### The data
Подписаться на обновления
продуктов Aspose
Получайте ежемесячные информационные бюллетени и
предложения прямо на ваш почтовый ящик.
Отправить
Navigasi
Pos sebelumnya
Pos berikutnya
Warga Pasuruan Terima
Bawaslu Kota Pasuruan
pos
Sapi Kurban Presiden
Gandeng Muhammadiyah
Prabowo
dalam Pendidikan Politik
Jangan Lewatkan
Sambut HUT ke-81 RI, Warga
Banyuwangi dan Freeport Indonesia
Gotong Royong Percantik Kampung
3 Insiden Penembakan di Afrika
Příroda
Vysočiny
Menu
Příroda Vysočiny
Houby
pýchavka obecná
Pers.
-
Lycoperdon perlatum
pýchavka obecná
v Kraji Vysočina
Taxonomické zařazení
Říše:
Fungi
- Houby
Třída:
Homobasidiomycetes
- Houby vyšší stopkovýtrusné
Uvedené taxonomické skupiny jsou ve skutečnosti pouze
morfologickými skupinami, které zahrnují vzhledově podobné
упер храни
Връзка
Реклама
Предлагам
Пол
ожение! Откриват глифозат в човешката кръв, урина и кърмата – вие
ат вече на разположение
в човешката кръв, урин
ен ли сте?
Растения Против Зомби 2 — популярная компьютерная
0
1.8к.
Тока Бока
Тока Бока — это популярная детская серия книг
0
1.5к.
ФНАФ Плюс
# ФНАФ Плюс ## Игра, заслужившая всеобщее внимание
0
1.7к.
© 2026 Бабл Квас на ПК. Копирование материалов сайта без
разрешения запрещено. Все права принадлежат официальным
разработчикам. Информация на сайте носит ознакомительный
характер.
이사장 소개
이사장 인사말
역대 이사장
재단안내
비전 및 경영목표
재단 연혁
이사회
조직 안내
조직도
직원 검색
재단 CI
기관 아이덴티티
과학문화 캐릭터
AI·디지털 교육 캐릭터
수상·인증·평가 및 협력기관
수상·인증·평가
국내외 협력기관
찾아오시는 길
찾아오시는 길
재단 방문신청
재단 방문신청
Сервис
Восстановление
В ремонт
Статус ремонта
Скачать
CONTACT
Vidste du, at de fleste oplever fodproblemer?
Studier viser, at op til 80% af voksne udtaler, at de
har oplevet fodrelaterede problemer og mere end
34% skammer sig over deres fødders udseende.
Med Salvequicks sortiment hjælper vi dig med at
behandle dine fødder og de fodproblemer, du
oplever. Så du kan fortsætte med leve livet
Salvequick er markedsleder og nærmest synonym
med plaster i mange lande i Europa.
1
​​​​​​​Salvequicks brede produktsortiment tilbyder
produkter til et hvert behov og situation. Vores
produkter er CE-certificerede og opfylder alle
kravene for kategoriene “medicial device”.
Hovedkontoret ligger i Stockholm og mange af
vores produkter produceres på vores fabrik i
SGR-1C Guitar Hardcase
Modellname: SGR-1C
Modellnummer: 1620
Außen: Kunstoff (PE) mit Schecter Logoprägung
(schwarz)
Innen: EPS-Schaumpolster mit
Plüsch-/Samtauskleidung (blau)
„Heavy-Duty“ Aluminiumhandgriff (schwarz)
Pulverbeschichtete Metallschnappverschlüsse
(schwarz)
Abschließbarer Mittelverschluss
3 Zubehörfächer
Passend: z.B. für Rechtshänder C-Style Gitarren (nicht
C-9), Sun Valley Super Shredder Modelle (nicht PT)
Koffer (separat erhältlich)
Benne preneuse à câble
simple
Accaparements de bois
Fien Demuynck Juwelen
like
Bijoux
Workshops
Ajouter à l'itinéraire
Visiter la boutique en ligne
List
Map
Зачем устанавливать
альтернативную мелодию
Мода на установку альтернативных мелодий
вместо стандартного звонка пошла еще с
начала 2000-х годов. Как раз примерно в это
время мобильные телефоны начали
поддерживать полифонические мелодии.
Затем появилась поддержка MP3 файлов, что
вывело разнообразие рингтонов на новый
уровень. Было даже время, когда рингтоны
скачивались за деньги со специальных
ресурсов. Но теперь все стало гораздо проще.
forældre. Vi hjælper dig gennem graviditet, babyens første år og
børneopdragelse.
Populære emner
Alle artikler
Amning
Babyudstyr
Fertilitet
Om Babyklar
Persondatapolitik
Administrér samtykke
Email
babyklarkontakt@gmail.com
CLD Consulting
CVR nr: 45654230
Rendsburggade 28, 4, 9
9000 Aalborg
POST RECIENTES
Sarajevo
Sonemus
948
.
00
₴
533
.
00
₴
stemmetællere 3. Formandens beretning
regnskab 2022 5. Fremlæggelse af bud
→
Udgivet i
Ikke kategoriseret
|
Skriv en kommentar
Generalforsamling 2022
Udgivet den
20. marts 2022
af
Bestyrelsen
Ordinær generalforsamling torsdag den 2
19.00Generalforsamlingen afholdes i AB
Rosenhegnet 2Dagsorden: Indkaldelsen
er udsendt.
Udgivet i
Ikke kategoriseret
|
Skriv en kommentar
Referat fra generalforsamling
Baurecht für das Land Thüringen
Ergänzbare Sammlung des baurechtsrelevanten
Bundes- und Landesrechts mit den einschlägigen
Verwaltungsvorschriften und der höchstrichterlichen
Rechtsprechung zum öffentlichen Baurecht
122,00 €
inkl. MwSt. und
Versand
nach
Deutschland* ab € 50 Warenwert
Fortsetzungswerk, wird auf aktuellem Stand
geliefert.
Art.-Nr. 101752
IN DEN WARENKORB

### Try it
The answer should be the complete set of records, printed exactly.

### Output for this task
Подписаться на обновления
продуктов Aspose
Получайте ежемесячные информационные бюллетени и
предложения прямо на ваш почтовый ящик.
Отправить
Navigasi
Pos sebelumnya
Pos berikutnya
Warga Pasuruan Terima
Bawaslu Kota Pasuruan
pos
Sapi Kurban Presiden
Gandeng Muhammadiyah
Prabowo
dalam Pendidikan Politik
Jangan Lewatkan
Sambut HUT ke-81 RI, Warga
Banyuwangi dan Freeport Indonesia
Gotong Royong Percantik Kampung
3 Insiden Penembakan di Afrika
Příroda
Vysočiny
Menu
Příroda Vysočiny
Houby
pýchavka obecná
Pers.
-
Lycoperdon perlatum
pýchavka obecná
v Kraji Vysočina
Taxonomické zařazení
Říše:
Fungi
- Houby
Třída:
Homobasidiomycetes
- Houby vyšší stopkovýtrusné
Uvedené taxonomické skupiny jsou ve skutečnosti pouze
morfologickými skupinami, které zahrnují vzhledově podobné
упер храни
Връзка
Реклама
Предлагам
Пол
ожение! Откриват глифозат в човешката кръв, урина и кърмата – вие
ат вече на разположение
в човешката кръв, урин
ен ли сте?
Растения Против Зомби 2 — популярная компьютерная
0
1.8к.
Тока Бока
Тока Бока — это популярная детская серия книг
0
1.5к.
ФНАФ Плюс
# ФНАФ Плюс ## Игра, заслужившая всеобщее внимание
0
1.7к.
© 2026 Бабл Квас на ПК. Копирование материалов сайта без
разрешения запрещено. Все права принадлежат официальным
разработчикам. Информация на сайте носит ознакомительный
характер.
이사장 소개
이사장 인사말
역대 이사장
재단안내
비전 및 경영목표
재단 연혁
이사회
조직 안내
조직도
직원 검색
재단 CI
기관 아이덴티티
과학문화 캐릭터
AI·디지털 교육 캐릭터
수상·인증·평가 및 협력기관
수상·인증·평가
국내외 협력기관
찾아오시는 길
찾아오시는 길
재단 방문신청
재단 방문신청
Сервис
Восстановление
В ремонт
Статус ремонта
Скачать
CONTACT
Vidste du, at de fleste oplever fodproblemer?
Studier viser, at op til 80% af voksne udtaler, at de
har oplevet fodrelaterede problemer og mere end
34% skammer sig over deres fødders udseende.
Med Salvequicks sortiment hjælper vi dig med at
behandle dine fødder og de fodproblemer, du
oplever. Så du kan fortsætte med leve livet
Salvequick er markedsleder og nærmest synonym
med plaster i mange lande i Europa.
1
​​​​​​​Salvequicks brede produktsortiment tilbyder
produkter til et hvert behov og situation. Vores
produkter er CE-certificerede og opfylder alle
kravene for kategoriene “medicial device”.
Hovedkontoret ligger i Stockholm og mange af
vores produkter produceres på vores fabrik i
SGR-1C Guitar Hardcase
Modellname: SGR-1C
Modellnummer: 1620
Außen: Kunstoff (PE) mit Schecter Logoprägung
(schwarz)
Innen: EPS-Schaumpolster mit
Plüsch-/Samtauskleidung (blau)
„Heavy-Duty“ Aluminiumhandgriff (schwarz)
Pulverbeschichtete Metallschnappverschlüsse
(schwarz)
Abschließbarer Mittelverschluss
3 Zubehörfächer
Passend: z.B. für Rechtshänder C-Style Gitarren (nicht
C-9), Sun Valley Super Shredder Modelle (nicht PT)
Koffer (separat erhältlich)
Benne preneuse à câble
simple
Accaparements de bois
Fien Demuynck Juwelen
like
Bijoux
Workshops
Ajouter à l'itinéraire
Visiter la boutique en ligne
List
Map
Зачем устанавливать
альтернативную мелодию
Мода на установку альтернативных мелодий
вместо стандартного звонка пошла еще с
начала 2000-х годов. Как раз примерно в это
время мобильные телефоны начали
поддерживать полифонические мелодии.
Затем появилась поддержка MP3 файлов, что
вывело разнообразие рингтонов на новый
уровень. Было даже время, когда рингтоны
скачивались за деньги со специальных
ресурсов. Но теперь все стало гораздо проще.
forældre. Vi hjælper dig gennem graviditet, babyens første år og
børneopdragelse.
Populære emner
Alle artikler
Amning
Babyudstyr
Fertilitet
Om Babyklar
Persondatapolitik
Administrér samtykke
Email
babyklarkontakt@gmail.com
CLD Consulting
CVR nr: 45654230
Rendsburggade 28, 4, 9
9000 Aalborg
POST RECIENTES
Sarajevo
Sonemus
948
.
00
₴
533
.
00
₴
stemmetællere 3. Formandens beretning
regnskab 2022 5. Fremlæggelse af bud
→
Udgivet i
Ikke kategoriseret
|
Skriv en kommentar
Generalforsamling 2022
Udgivet den
20. marts 2022
af
Bestyrelsen
Ordinær generalforsamling torsdag den 2
19.00Generalforsamlingen afholdes i AB
Rosenhegnet 2Dagsorden: Indkaldelsen
er udsendt.
Udgivet i
Ikke kategoriseret
|
Skriv en kommentar
Referat fra generalforsamling
Baurecht für das Land Thüringen
Ergänzbare Sammlung des baurechtsrelevanten
Bundes- und Landesrechts mit den einschlägigen
Verwaltungsvorschriften und der höchstrichterlichen
Rechtsprechung zum öffentlichen Baurecht
122,00 €
inkl. MwSt. und
Versand
nach
Deutschland* ab € 50 Warenwert
Fortsetzungswerk, wird auf aktuellem Stand
geliefert.
Art.-Nr. 101752
IN DEN WARENKORB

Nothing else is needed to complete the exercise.